_SUPPLIED DATA:_
..........

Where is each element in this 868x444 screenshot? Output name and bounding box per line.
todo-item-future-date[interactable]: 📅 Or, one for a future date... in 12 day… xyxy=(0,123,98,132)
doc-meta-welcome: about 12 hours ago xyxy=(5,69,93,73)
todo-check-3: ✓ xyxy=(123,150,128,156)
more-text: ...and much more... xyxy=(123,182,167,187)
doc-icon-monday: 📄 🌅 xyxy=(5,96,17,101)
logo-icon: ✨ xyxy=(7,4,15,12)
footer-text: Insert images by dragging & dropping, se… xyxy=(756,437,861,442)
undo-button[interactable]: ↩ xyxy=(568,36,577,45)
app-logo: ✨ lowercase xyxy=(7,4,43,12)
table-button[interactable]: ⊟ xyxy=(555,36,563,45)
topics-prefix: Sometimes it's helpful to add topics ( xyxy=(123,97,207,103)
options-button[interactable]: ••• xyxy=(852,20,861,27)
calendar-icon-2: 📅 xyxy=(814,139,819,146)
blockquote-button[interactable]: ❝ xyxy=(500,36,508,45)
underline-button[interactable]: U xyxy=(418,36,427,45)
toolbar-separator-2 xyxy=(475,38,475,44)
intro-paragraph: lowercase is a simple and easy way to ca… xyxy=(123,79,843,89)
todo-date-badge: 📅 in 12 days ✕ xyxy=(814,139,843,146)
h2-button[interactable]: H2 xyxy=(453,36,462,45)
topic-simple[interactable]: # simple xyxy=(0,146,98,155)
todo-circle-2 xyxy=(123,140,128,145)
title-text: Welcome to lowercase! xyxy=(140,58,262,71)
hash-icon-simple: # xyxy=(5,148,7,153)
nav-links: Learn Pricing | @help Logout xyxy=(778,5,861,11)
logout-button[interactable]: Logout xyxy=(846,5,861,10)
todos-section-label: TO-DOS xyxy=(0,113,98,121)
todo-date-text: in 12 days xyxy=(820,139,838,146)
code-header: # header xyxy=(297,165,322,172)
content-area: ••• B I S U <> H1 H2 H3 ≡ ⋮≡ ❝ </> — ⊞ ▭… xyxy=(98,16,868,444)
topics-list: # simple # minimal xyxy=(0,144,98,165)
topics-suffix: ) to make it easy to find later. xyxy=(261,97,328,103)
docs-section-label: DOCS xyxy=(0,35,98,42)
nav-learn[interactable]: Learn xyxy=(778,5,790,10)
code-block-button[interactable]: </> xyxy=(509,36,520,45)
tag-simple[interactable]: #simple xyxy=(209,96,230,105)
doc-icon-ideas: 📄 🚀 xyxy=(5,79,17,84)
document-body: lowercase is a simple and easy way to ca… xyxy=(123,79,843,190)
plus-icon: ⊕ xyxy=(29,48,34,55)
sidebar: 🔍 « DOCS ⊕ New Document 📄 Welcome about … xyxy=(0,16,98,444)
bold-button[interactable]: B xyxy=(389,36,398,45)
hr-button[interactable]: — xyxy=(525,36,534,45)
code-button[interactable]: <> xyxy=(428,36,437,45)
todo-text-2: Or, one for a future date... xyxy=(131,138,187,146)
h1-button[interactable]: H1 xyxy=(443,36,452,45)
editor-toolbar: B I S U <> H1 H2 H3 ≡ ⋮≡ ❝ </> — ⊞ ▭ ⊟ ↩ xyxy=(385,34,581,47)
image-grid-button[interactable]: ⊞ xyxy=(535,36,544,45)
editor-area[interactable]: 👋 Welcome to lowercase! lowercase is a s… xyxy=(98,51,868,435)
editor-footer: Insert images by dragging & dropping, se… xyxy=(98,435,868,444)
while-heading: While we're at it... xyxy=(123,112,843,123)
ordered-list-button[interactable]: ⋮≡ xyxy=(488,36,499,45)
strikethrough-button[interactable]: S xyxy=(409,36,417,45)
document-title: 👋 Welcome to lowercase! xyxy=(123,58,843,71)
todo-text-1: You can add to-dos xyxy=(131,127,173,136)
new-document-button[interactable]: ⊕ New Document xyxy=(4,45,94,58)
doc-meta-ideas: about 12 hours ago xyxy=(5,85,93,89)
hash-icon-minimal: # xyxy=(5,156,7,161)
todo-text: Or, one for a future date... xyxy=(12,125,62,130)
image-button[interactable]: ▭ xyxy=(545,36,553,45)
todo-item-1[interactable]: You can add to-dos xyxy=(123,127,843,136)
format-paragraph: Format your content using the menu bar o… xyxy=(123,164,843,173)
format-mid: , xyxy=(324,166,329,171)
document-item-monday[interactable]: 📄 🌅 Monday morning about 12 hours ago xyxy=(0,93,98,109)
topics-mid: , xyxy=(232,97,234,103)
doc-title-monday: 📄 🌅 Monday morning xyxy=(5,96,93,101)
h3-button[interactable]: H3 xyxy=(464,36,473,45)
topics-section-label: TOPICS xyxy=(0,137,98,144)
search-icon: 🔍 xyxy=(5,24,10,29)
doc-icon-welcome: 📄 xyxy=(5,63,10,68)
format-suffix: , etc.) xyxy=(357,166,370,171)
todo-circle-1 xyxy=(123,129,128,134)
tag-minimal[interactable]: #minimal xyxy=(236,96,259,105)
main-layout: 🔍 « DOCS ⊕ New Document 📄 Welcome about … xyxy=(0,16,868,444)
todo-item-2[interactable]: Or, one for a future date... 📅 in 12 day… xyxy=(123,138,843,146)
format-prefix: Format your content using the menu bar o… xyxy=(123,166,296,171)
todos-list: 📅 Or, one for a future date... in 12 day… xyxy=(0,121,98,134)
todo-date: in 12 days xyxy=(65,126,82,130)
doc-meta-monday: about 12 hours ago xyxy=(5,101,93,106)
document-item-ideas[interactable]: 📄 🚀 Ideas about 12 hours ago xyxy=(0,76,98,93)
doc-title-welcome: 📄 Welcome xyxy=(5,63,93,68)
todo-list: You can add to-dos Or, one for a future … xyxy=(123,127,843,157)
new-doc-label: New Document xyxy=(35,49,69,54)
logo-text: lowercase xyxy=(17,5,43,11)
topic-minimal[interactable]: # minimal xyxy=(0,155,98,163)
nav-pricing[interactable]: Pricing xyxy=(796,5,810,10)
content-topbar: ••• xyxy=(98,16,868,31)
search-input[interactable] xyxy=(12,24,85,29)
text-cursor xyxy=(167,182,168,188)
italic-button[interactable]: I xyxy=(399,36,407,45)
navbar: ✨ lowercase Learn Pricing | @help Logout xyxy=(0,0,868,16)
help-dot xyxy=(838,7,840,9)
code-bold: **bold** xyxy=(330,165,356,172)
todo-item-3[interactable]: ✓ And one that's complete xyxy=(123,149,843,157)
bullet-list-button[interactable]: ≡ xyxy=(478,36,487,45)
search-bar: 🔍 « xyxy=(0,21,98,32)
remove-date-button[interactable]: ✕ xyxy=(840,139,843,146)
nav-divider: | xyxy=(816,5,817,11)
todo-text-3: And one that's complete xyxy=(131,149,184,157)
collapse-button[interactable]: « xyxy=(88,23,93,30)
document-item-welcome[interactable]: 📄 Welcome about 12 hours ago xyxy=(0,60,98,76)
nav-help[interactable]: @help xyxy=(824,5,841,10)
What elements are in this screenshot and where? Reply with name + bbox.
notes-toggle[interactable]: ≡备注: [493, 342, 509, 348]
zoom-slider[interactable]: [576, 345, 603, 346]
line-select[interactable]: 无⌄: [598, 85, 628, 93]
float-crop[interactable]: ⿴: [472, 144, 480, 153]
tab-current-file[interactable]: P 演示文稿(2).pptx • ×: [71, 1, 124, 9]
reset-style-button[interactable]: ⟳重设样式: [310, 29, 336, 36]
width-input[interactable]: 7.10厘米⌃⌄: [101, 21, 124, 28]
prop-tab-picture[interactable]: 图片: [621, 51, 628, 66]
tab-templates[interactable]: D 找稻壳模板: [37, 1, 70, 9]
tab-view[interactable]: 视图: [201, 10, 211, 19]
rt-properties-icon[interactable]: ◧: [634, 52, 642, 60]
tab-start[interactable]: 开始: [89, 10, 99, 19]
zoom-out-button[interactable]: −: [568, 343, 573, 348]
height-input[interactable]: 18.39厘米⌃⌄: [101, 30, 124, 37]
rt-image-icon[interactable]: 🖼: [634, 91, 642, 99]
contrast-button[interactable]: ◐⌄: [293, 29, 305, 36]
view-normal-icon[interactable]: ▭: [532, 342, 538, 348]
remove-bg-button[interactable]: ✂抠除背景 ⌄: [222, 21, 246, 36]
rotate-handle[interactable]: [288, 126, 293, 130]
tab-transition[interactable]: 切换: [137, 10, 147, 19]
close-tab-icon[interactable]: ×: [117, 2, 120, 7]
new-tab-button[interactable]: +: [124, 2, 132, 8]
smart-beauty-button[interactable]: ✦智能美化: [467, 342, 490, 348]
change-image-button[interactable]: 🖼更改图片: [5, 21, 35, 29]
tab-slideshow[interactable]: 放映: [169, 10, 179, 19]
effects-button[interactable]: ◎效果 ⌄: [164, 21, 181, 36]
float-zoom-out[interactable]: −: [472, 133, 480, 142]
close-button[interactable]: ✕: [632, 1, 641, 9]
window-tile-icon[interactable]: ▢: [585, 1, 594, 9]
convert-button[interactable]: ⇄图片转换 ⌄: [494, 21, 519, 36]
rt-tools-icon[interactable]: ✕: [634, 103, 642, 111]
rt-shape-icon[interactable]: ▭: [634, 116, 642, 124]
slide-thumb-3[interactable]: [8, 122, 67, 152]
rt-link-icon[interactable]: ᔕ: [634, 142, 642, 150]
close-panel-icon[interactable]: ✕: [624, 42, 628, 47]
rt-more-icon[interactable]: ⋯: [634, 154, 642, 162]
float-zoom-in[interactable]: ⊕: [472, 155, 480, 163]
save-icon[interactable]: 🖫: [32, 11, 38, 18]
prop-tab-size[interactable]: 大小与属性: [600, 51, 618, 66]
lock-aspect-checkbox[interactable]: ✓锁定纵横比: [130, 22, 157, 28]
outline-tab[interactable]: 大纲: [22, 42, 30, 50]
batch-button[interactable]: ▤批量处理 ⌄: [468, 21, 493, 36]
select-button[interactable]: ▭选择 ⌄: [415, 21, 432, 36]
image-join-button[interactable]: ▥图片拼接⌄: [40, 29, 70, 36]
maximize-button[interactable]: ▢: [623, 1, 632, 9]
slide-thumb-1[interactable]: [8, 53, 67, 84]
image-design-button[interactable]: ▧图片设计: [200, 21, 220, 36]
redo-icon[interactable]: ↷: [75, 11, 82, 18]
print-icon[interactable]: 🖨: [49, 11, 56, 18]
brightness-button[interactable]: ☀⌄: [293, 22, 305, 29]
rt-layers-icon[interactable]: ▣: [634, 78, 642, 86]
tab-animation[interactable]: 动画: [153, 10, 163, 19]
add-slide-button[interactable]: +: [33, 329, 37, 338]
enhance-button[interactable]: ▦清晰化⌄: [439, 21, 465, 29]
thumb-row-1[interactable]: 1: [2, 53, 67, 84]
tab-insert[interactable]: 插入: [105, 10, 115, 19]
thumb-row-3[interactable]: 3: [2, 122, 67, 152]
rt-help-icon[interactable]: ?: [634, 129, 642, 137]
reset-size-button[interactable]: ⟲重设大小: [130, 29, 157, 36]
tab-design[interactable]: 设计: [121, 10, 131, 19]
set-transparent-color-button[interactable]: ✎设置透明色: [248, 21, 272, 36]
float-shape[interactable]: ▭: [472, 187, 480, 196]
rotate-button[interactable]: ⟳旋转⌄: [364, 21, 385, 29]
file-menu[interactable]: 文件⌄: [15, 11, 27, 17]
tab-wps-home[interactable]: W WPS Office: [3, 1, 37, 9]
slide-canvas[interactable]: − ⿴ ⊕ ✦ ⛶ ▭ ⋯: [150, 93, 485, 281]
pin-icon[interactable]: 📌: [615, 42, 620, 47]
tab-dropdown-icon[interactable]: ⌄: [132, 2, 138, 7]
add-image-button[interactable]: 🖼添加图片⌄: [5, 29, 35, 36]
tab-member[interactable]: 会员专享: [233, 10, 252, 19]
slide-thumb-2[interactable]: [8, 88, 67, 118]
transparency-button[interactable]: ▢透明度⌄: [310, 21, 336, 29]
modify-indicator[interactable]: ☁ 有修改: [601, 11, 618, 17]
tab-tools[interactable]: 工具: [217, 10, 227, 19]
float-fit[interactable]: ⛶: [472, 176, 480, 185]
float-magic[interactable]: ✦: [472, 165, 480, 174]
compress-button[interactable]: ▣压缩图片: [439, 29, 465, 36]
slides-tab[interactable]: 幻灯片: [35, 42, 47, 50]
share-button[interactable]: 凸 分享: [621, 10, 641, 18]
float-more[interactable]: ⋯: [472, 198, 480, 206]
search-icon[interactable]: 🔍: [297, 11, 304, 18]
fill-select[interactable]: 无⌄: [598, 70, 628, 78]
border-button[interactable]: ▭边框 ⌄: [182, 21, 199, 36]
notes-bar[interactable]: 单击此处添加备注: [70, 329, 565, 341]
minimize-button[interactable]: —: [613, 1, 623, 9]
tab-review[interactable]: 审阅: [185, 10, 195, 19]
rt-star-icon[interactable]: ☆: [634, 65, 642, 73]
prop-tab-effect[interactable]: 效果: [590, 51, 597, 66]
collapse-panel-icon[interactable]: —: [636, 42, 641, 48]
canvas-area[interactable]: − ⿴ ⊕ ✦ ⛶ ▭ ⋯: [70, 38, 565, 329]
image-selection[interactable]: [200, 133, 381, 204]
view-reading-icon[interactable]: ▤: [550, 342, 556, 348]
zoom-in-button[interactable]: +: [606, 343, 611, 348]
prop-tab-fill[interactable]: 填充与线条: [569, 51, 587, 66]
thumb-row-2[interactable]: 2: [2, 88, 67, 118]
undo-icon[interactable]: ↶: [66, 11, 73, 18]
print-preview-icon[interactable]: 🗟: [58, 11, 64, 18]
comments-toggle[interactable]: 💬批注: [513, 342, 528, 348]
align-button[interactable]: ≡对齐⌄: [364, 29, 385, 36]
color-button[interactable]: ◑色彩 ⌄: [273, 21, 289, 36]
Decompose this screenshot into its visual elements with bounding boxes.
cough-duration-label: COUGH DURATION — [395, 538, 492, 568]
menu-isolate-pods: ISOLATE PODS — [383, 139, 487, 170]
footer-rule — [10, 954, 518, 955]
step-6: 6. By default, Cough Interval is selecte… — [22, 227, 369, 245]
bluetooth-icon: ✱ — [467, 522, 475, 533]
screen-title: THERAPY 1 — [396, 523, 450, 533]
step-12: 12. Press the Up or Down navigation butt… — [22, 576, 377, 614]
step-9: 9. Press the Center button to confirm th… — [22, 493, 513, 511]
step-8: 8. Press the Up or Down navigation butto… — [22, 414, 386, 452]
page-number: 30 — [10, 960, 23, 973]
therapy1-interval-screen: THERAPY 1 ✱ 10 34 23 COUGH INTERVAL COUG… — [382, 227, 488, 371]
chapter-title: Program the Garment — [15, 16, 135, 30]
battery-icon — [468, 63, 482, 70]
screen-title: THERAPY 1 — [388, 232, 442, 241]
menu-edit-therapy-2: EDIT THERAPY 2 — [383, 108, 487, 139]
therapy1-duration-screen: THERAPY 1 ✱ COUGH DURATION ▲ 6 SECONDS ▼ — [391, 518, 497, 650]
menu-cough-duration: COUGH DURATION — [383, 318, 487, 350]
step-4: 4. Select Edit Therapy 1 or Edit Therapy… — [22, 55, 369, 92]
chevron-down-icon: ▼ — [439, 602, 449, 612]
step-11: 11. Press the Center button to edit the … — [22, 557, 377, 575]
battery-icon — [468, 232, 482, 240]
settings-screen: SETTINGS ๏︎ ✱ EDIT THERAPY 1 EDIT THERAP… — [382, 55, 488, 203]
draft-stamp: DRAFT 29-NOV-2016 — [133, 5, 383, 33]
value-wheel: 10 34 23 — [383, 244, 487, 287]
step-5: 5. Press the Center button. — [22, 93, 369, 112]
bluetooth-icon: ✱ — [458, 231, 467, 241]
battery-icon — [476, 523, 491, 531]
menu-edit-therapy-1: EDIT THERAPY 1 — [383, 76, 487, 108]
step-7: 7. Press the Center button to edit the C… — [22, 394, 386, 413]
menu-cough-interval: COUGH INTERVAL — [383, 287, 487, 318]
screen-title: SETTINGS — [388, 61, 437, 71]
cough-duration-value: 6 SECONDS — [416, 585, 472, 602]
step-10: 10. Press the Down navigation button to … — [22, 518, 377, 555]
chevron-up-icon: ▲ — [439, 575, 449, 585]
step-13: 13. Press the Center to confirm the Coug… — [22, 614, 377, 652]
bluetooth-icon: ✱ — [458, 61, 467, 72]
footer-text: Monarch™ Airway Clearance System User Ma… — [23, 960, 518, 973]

..........

_WHAT TO DO:_ Retrieve each line from the records above where the word "search" occurs.

_SOLUTION BELOW:_
search-icon: 🔍 xyxy=(5,24,10,29)
search-input[interactable] xyxy=(12,24,85,29)
search-bar: 🔍 « xyxy=(0,21,98,32)
search-icon[interactable]: 🔍: [297, 11, 304, 18]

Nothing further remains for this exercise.